If you're so inclined, you can read the second-round results of the Oregon Health Insurance Experiment as justifying Medicaid on the simple basis that it helps people, somehow, even though it doesn't appear to improve objective physical health measures in a statistically significant way. The study showed pretty clearly that Medicaid insulates beneficiaries from financial shocks associated with large health expenses. It also showed that Medicaid beneficiaries screen positive for depression far less than those who aren't enrolled.

But is that really enough to justify the program's existence—or planned expansion under Obamacare?

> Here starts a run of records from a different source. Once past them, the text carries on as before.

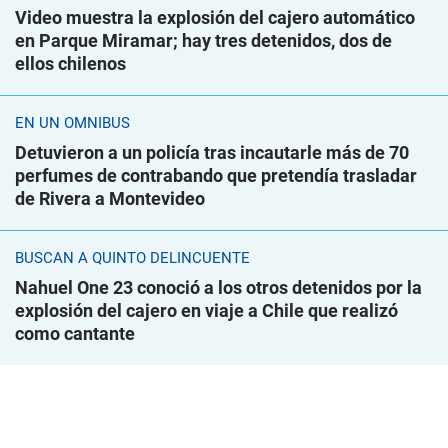
Video muestra la explosión del cajero automático
en Parque Miramar; hay tres detenidos, dos de
ellos chilenos
EN UN ÓMNIBUS
Detuvieron a un policía tras incautarle más de 70
perfumes de contrabando que pretendía trasladar
de Rivera a Montevideo
BUSCAN A QUINTO DELINCUENTE
Nahuel One 23 conoció a los otros detenidos por la
explosión del cajero en viaje a Chile que realizó
como cantante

Medicaid is supposed to be a health care program. It's supposed to make people healthier, physically. And it ought to do so in ways that are clear after careful, rigorous scrutiny. That's the rationale for spending roughly $7 trillion on it over the next decade. But the OHIE results suggest that Medicaid may not do that. 

If that's the case, then you have to ask: What, exactly, is the point of a health program that doesn't obviously provide significant measurable physical health benefits to those who are enrolled? You certainly wouldn't design it from the ground up that way. If what we really want is a program that helps the poor screen positive for depression less often and cushions low-income individuals from health-related financial shocks, then what we probably ought to be doing is developing a program or programs that are primarily intended to do that. We could probably build a program that accomplishes those goals for a lot less than we spend, or are projected to spend, on Medicaid.

On the other hand, if what we actually want is a program that helps achieve statistically significant, measurably better physical health outcomes amongst the poor, then we probably ought to be trying to design a program that does that, and can be shown to do that in a high-quality examination. Instead, the folks who continue to back Obamacare's Medicaid expansion are fighting to expand a program that, in the single best study of Medicaid's effects ever conducted, doesn't meet that standard.